[Dataset entries]
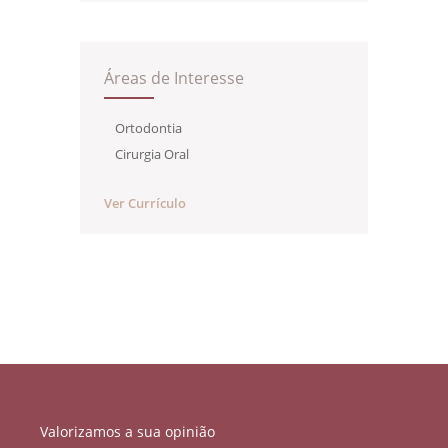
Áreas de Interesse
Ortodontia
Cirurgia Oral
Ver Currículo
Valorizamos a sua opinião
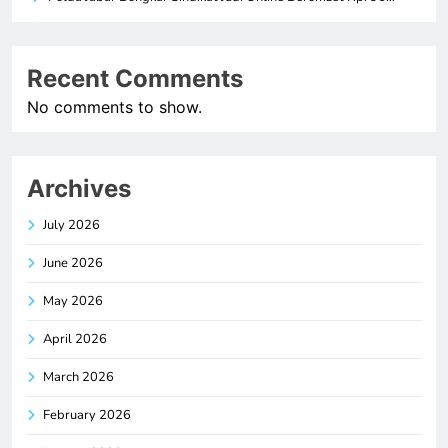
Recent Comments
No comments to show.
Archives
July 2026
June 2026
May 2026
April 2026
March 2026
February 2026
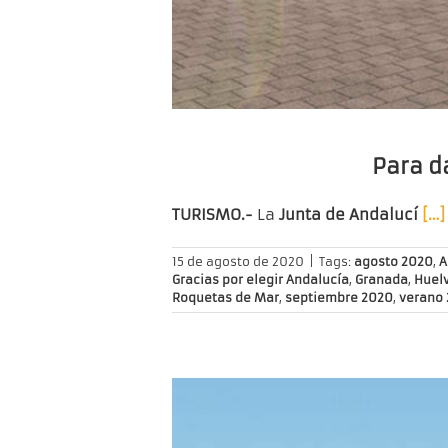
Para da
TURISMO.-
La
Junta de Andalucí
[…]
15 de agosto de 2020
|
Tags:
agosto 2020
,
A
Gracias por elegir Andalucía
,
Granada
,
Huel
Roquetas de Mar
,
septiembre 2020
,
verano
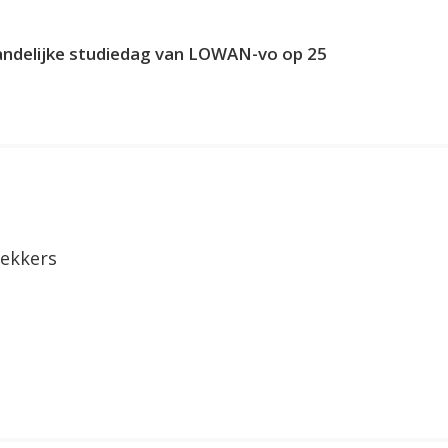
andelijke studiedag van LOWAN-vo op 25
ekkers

EXERCISE BRIEF
Could you repeat all of the entries exactly, without the pictures?

SOLUTION TO THE EXERCISE
Áreas de Interesse
Ortodontia
Cirurgia Oral
Ver Currículo
Valorizamos a sua opinião
Recent Comments
No comments to show.
Archives
July 2026
June 2026
May 2026
April 2026
March 2026
February 2026
Para da
TURISMO.-
La
Junta de Andalucí
[…]
15 de agosto de 2020
|
Tags:
agosto 2020
,
A
Gracias por elegir Andalucía
,
Granada
,
Huel
Roquetas de Mar
,
septiembre 2020
,
verano
andelijke studiedag van LOWAN-vo op 25
ekkers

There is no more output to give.